Vielleicht könnte es sich jetzt so anhören, als wäre ich eine Symbiose mit einem Säugling eingegangen und würde mich nur noch ums Kind drehen. Klar, er ist bestimmt ein Mittelpunkt in meinem Leben. Aber ich habe in den letzten Wochen mehr denn je Dinge realisiert, die ich mir seit Jahren vornehme. Ein Kind lässt dich Prioritäten neu setzen - ich verschwende weniger Zeit mit Dingen, die mich im Grunde nicht interessieren und bin effektiver.

Wenn ich arbeite, was ich schnell wieder anfangen konnte, dann kurz, konzentriert und gründlich. Natürlich vermisse ich ein wenig den Feierabend in einer guten Bar. Aber das habe ich fast 20 Jahre sehr exzessiv betrieben, da kann ich ein knappes Jahr weniger Baraufenthalte schon verkraften.

Mütter müssen sich einfach frei machen von den Erwartungen und Bewertungen anderer

Ich wäre auch nicht lieber Vater geworden. Ich habe zwar einen großartigen Freund, der seinen Sohn genauso um- und versorgen kann wie ich. Aber er kann nicht stillen und ich liebe die Zweisamkeit des Stillens, ich finde es archaisch und ursprünglich, das erdet mich. Aber das ist etwas Persönliches und ich kann genauso gut die Vorteile des Nicht-Stillens verstehen.

Mütter müssen sich einfach frei machen von den Erwartungen und Bewertungen anderer. Es ist genauso okay nicht zu stillen, jeder muss für sich entscheiden, ob Globuli oder Pharmazeutika und genauso ist es okay wieder zu arbeiten oder eben nicht zu arbeiten. Ich hab mir da totalen Druck gemacht, damit ich mir den Schuh des Hausmütterchens nicht anziehen muss.

Dabei sollte einfach jede Mutter frei und individuell selbst gestalten können, wie es für ihren Lebensstil eben passt. JEDE Mutter möchte das Beste für ihr Kind und wird es auch instinktiv machen, die Kommentare können sich Besserwisser sparen.
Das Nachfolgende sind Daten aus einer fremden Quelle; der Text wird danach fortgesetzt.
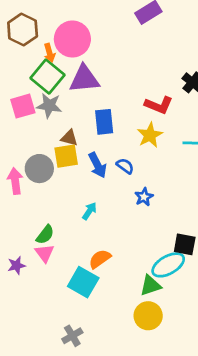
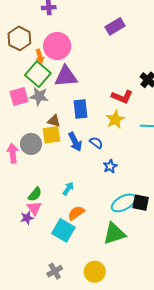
cyan arrow: (89, 211) -> (68, 189), moved
purple star: (16, 265) -> (27, 218), moved
cyan ellipse: (168, 265) -> (124, 203), moved
green triangle: (150, 285) -> (114, 234), size x1.4
yellow circle: (148, 316) -> (95, 272), moved

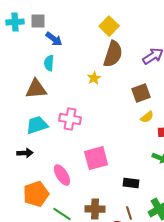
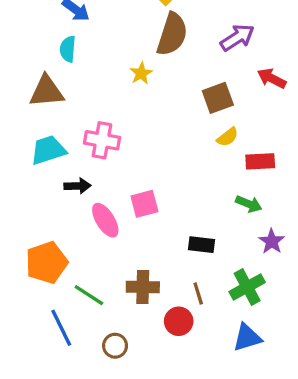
black arrow: (25, 153) -> (78, 186), moved
pink square: (96, 158) -> (144, 204), size x0.7
pink ellipse: (62, 175) -> (105, 220), moved

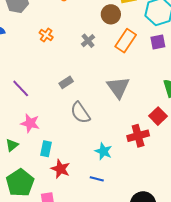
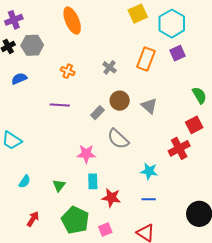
brown circle: (111, 14) -> (120, 101), moved
gray triangle: (118, 87) -> (149, 106), size x0.7
purple line: (21, 88) -> (60, 105), moved, turned -30
red square: (158, 116) -> (194, 125), turned 30
pink star: (30, 123) -> (86, 154), moved

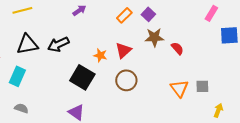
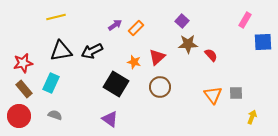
purple arrow: (79, 10) -> (115, 25), moved
orange rectangle: (124, 15) -> (136, 28), moved

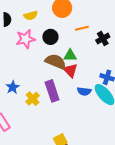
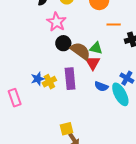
black circle: (50, 37) -> (63, 43), moved
pink star: (26, 39) -> (56, 22), turned 30
blue star: (13, 87) -> (38, 79), moved

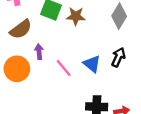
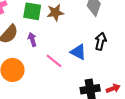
purple arrow: (39, 52) -> (32, 39), moved

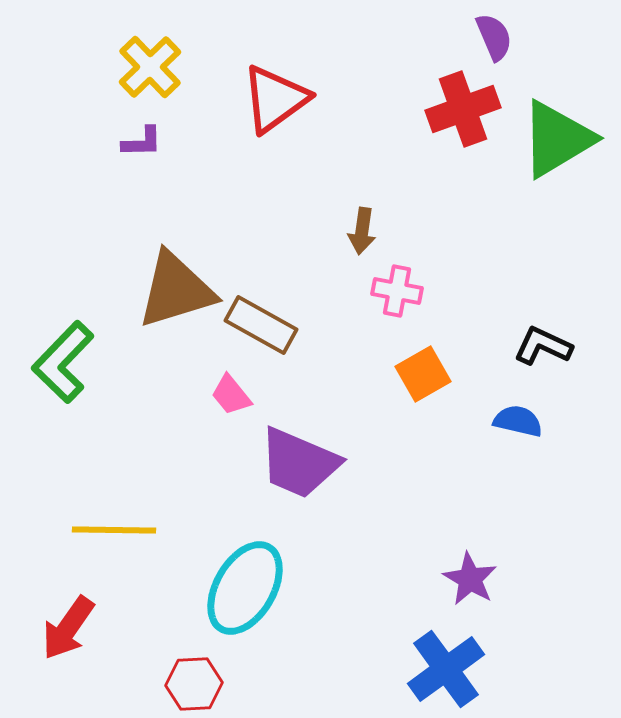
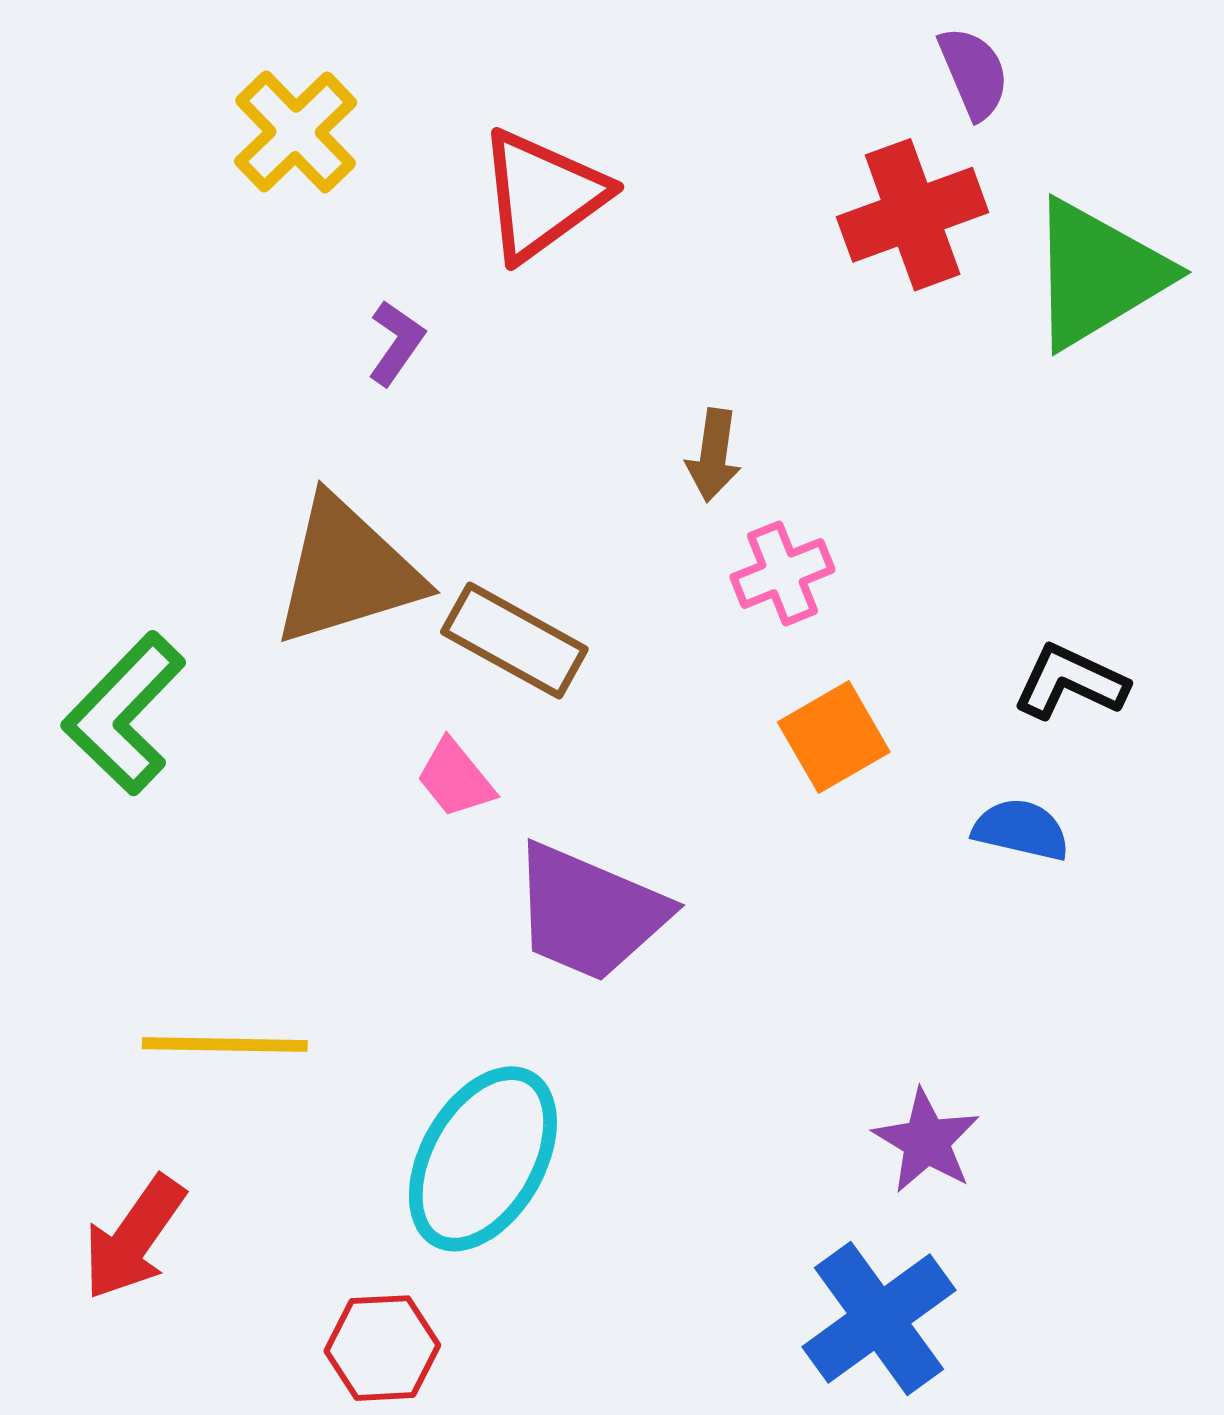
purple L-shape: (142, 142) -> (396, 343), moved, turned -54
pink cross: (397, 291) -> (783, 573), turned -33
Ich will auf keinen Fall implizieren, dass nur Kinder einen glücklich machen. Es ist einfach nur so, dass es das Natürlichste der Welt ist und es keinen Grund gibt, Angst zu haben.Wenn mein Sohn lacht, dann ist das, wie wenn ich alle Highlights meines Lebens addiere und mal 10 multipliziere. Und mein Sohn lacht sehr oft.

Es gibt auch wenig Schlaf und mal etwas Chaos aber - mal ehrlich - das weiss man doch vorher und es ist total ertragbar. Es ist auch vollkommen verständlich von seinem Kind mal genervt zu sein, aber BEREUEN? Ich finde es schon sehr ungerecht den Kindern gegenüber, die sich das ja nicht ausgesucht haben, geboren zu werden (okay, Esoteriker haben sicher eine andere Theorie aber das ist ein anderes Thema).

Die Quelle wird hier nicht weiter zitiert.